[Opening RECORD EXTRACTS section]
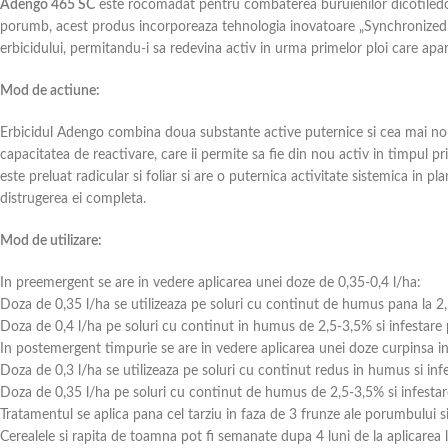
Adengo 465 SC
este rocomadat pentru combaterea buruienilor dicotiledon
porumb, acest produs incorporeaza tehnologia inovatoare „Synchronized W
erbicidului, permitandu-i sa redevina activ in urma primelor ploi care apar 
Mod de actiune:
Erbicidul Adengo combina doua substante active puternice si cea mai noua 
capacitatea de reactivare, care ii permite sa fie din nou activ in timpul p
este preluat radicular si foliar si are o puternica activitate sistemica in p
distrugerea ei completa.
Mod de utilizare:
In preemergent se are in vedere aplicarea unei doze de 0,35-0,4 l/ha:
Doza de 0,35 l/ha se utilizeaza pe soluri cu continut de humus pana la 2
Doza de 0,4 l/ha pe soluri cu continut in humus de 2,5-3,5% si infestare 
In postemergent timpurie se are in vedere aplicarea unei doze curpinsa in
Doza de 0,3 l/ha se utilizeaza pe soluri cu continut redus in humus si infe
Doza de 0,35 l/ha pe soluri cu continut de humus de 2,5-3,5% si infestar
Tratamentul se aplica pana cel tarziu in faza de 3 frunze ale porumbului si
Cerealele si rapita de toamna pot fi semanate dupa 4 luni de la aplicarea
[Closing RECORD EXTRACTS section]
Copy the listing exactly but drop its images.

ANSWER SPACE –
Adengo 465 SC
este rocomadat pentru combaterea buruienilor dicotiledon
porumb, acest produs incorporeaza tehnologia inovatoare „Synchronized W
erbicidului, permitandu-i sa redevina activ in urma primelor ploi care apar 
Mod de actiune:
Erbicidul Adengo combina doua substante active puternice si cea mai noua 
capacitatea de reactivare, care ii permite sa fie din nou activ in timpul p
este preluat radicular si foliar si are o puternica activitate sistemica in p
distrugerea ei completa.
Mod de utilizare:
In preemergent se are in vedere aplicarea unei doze de 0,35-0,4 l/ha:
Doza de 0,35 l/ha se utilizeaza pe soluri cu continut de humus pana la 2
Doza de 0,4 l/ha pe soluri cu continut in humus de 2,5-3,5% si infestare 
In postemergent timpurie se are in vedere aplicarea unei doze curpinsa in
Doza de 0,3 l/ha se utilizeaza pe soluri cu continut redus in humus si infe
Doza de 0,35 l/ha pe soluri cu continut de humus de 2,5-3,5% si infestar
Tratamentul se aplica pana cel tarziu in faza de 3 frunze ale porumbului si
Cerealele si rapita de toamna pot fi semanate dupa 4 luni de la aplicarea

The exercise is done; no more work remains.